Cross-Tradition Connections
The insight that rule by fear destroys its own foundation — that when people stop fearing petty authority, catastrophe follows — echoes the political wisdom of many traditions, from the biblical warning that oppression makes a wise man mad, to Machiavelli's grudging admission (from the opposite direction) that the prince who is hated cannot endure. Authority sustained only by dread is inherently unstable.
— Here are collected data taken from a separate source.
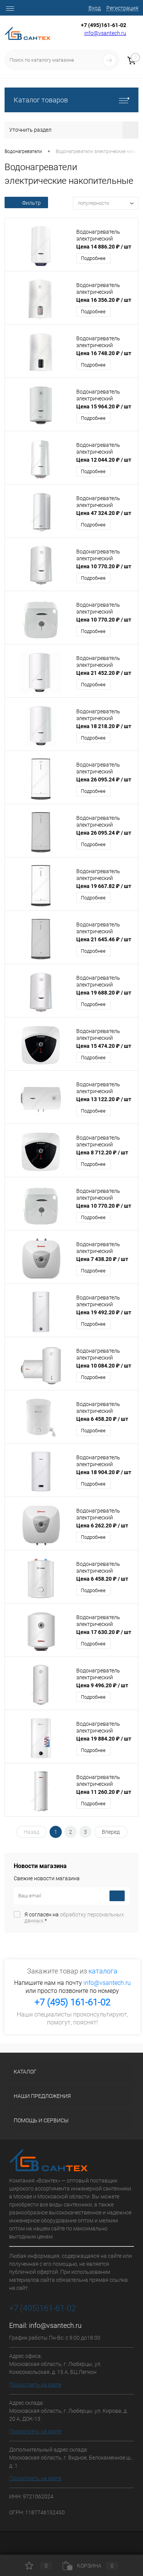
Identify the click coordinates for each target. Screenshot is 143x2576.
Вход (94, 8)
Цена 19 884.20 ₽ (103, 1739)
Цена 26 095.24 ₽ (103, 779)
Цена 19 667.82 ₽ (103, 886)
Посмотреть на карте (35, 2385)
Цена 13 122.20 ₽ (103, 1099)
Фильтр (26, 203)
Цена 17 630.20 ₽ (103, 1632)
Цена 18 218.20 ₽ (103, 726)
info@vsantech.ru (105, 33)
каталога (102, 1971)
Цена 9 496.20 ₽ (102, 1685)
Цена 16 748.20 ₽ (103, 353)
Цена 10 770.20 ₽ (103, 566)
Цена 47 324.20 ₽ (103, 513)
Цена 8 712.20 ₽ (102, 1152)
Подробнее (93, 258)
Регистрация (122, 8)
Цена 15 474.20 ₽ (103, 1046)
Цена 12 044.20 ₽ (103, 460)
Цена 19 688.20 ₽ (103, 993)
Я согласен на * (74, 1917)
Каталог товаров (71, 100)
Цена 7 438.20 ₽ (102, 1259)
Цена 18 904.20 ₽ (103, 1472)
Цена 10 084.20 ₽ (103, 1366)
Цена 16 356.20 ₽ (103, 300)
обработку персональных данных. (74, 1917)
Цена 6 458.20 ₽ (102, 1419)
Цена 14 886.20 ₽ (103, 247)
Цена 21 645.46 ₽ (103, 939)
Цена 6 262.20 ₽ (102, 1525)
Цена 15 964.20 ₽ (103, 406)
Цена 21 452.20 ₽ (103, 673)
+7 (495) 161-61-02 (72, 2002)
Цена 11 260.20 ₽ (103, 1792)
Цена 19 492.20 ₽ (103, 1312)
The closing self-portrait — to know oneself without displaying, to cherish oneself without exalting — parallels the monastic distinction between true self-knowledge and vainglory, and the broad contemplative teaching that proper self-regard (loving oneself as one's neighbor) is wholly compatible with humility, while the craving to be exalted is the corruption to be set aside.
Universal Application
Authority that relies on fear and oppression eventually exhausts the very fear it depends on, inviting collapse; give people room to live and they will not turn against you. The healthy inner posture mirrors this: know yourself without needing to display yourself, value yourself without needing to be exalted. Self-knowledge and self-care are sound; self-promotion and self-aggrandizement are the corruption to release.
Modern Application
The political lesson scales to any authority — the manager who rules by intimidation, the institution that governs by pressure and surveillance, the parent who relies on fear. The chapter's warning is that this strategy is self-defeating: it wears out the very respect it runs on, and when fear finally fails, what follows is worse than disobedience. The constructive counsel is to stop crowding and oppressing people — give them room in their work and lives — and they will not come to resent you. And the inner discipline that makes this possible is the balanced self-relation the chapter ends on: a person secure enough to know and cherish themselves without needing display or exaltation has no drive to dominate others.